[Start of Attachment]

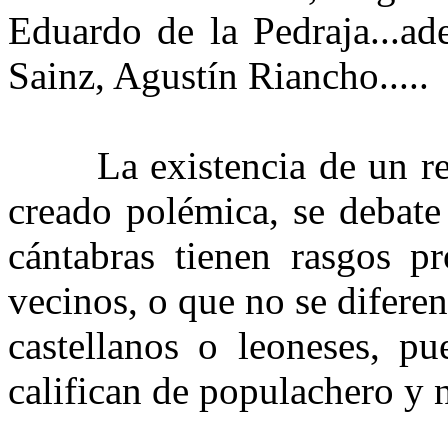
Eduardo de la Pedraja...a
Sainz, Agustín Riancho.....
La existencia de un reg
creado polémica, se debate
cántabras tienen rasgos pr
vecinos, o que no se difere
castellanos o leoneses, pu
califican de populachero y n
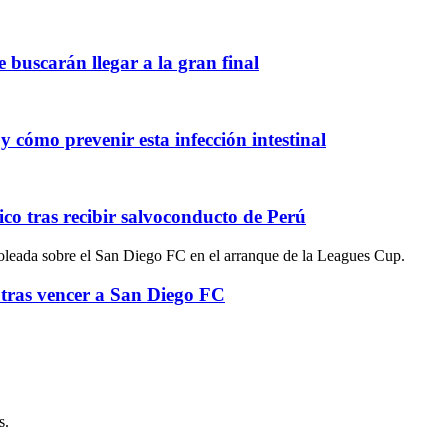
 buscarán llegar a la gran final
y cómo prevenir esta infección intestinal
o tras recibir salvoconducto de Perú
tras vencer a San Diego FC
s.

[End of Attachment]
[Start of Attachment]

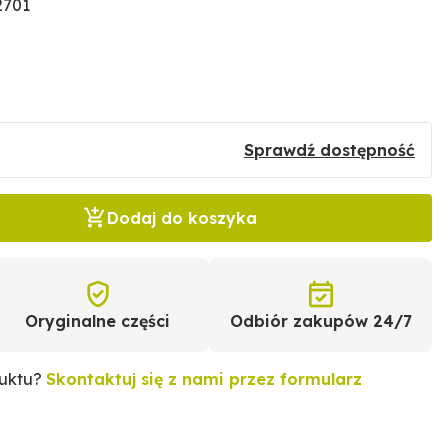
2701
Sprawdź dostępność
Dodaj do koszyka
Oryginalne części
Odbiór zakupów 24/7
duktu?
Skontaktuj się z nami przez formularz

[End of Attachment]

## Description of the task:
The lines to extract from the data above begin with the line containing "Dodaj do koszyka" and end with the line containing "Skontaktuj się z nami przez formularz". Extract them exactly, including both.

## Solved exercise:
Dodaj do koszyka
Oryginalne części
Odbiór zakupów 24/7
duktu?
Skontaktuj się z nami przez formularz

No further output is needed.